Sumerian was used throughout ancient Mesopotamia, especially in the area that now corresponds to southern Iraq. The earliest written texts in the world date to about 3200 BCE, and are probably written in Sumerian. Because Mesopotamian scribal culture was bilingual from the early third millennium BCE to the end of the first millennium BCE, Sumerian was used intermittently throughout the ancient Near East. Texts entirely or partly in Sumerian have been found in modern Turkey, Egypt, Syria, Iraq and Iran.
Sumerian is a language isolate, meaning that it has no relatives living or dead (though there have been unsuccessful attempts to connect Sumerian to a number of languages).
Sumerian is agglutinative; word roots have grammatical elements glued on before or after them to build up complex grammatical forms.
Writing in Mesopotamia begins its life as a pictographic and ideographic system. In other words, the earliest signs were pictures which represented ideas. The sign for 'mouth' could mean 'mouth', 'word', 'speak' and so on. The early system of drawing outlines of signs in clay with a pointed stylus rapidly gave way to a signs rendered with the squared edge of a reed stylus which have a characteristic triangular head and a pointed tail. This triangular shape is the basis for the name of this writing: cuneiform.
Sumerian writing always remained ideographic at heart, but the ideograms were soon supplemented by signs representing combinations of sounds, called 'syllabograms'. Many of these were derived by the 'rebus' principle; the sign for mouth was used to write the sound /ka/ because the word for mouth in Sumerian was 'ka'. This enabled the writing system to express both non-Sumerian personal names as well as grammatical markers.
The Sumerian text corpus is huge in ancient terms; at least 100,000 documents have been excavated over the last century or so and are now in museums throughout the world.
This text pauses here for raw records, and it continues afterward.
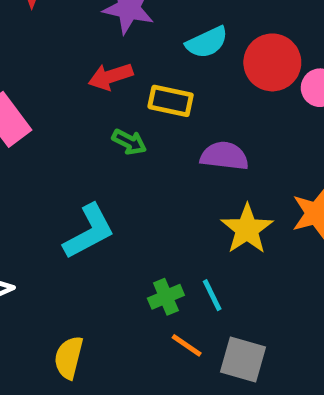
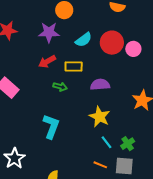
yellow star: (247, 229) -> (100, 117), moved
cyan L-shape: (89, 232) -> (51, 126), turned -30
green cross: (166, 297) -> (128, 144), moved

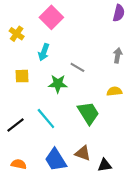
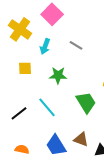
yellow cross: (17, 34) -> (20, 29), size x1.6
gray line: (77, 67) -> (76, 45), moved

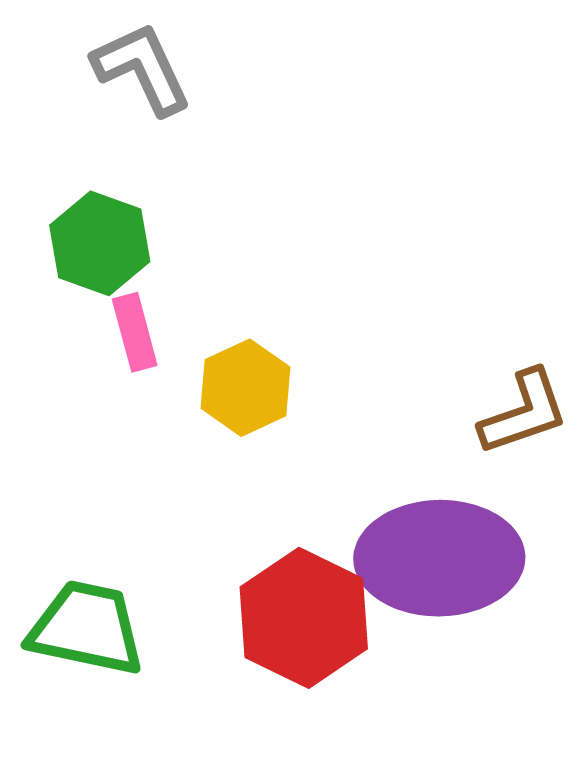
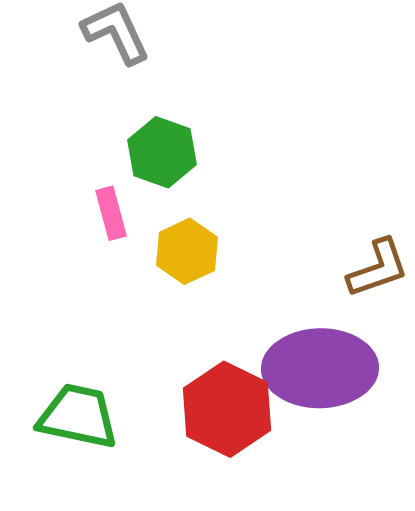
green hexagon: (100, 243) -> (162, 152), moved

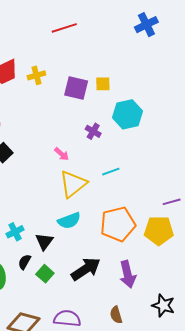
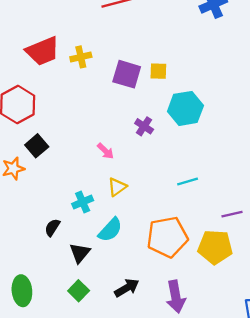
cyan line: (111, 172) -> (188, 181), moved
yellow triangle: (73, 184) -> (117, 187), size x0.6
cyan semicircle: (69, 221) -> (110, 230), turned -30
cyan cross: (15, 232) -> (83, 202), moved
black semicircle: (25, 262) -> (52, 227), moved
black arrow: (86, 269) -> (127, 288), size x0.7

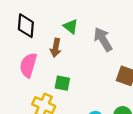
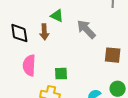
green triangle: (71, 26) -> (57, 16), moved
brown arrow: (56, 48) -> (44, 32), moved

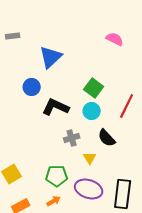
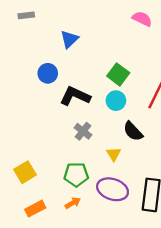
blue triangle: (51, 57) -> (69, 39), size x0.7
gray cross: (72, 138) -> (83, 131), moved, turned -35

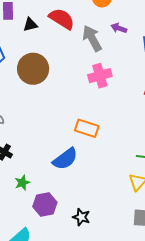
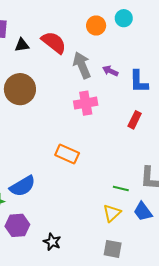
purple arrow: (119, 28) -> (110, 71), moved
blue semicircle: (65, 159) -> (23, 186), moved

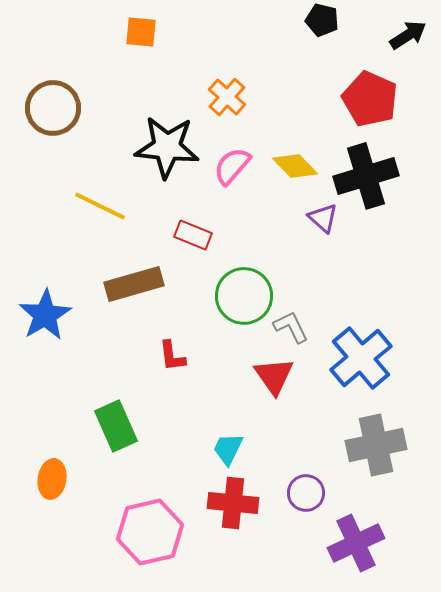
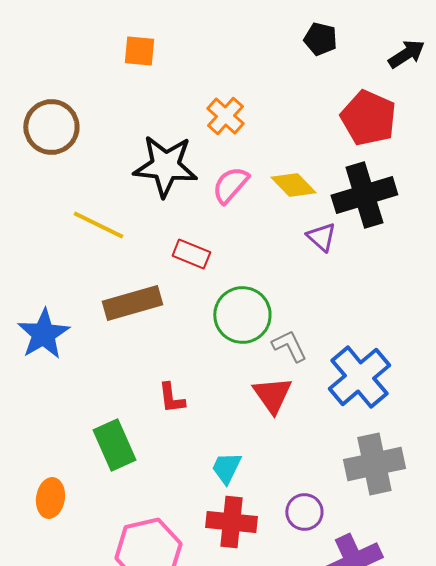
red L-shape: (172, 356) -> (171, 398), moved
Because clay is a durable medium for written records, it is certain that hundreds of thousands of texts still await discovery in the ancient ruin-mounds, particularly in Iraq and Syria.
Texts in Sumerian cover all genres. The most important corpus is that of the administrative texts from the Ur III period which is the primary concern of the CDLI project. Sumerian administrative texts hold huge promise for sophisticated research into the socio-political realities of governments and people in ancient times.
Sumerian literature also makes a significant contribution to our knowledge of early mythology, heroic narrative and political and religious ideology. The ETCSL project is preparing a web-based corpus of Sumerian literature.
Mesopotamian scribes have also left us thousands of tablets from their training in the form of wordlists, grammatical texts and exercise tablets. These are an invaluable resource for understanding Sumerian; the lexical corpus is being digitized by the DCCLT project.
Other text corpora include hundreds of monumental inscriptions commissioned by Mesopotamian kings, magical incantations and religious worship texts as well as inscriptions from cylinder seals.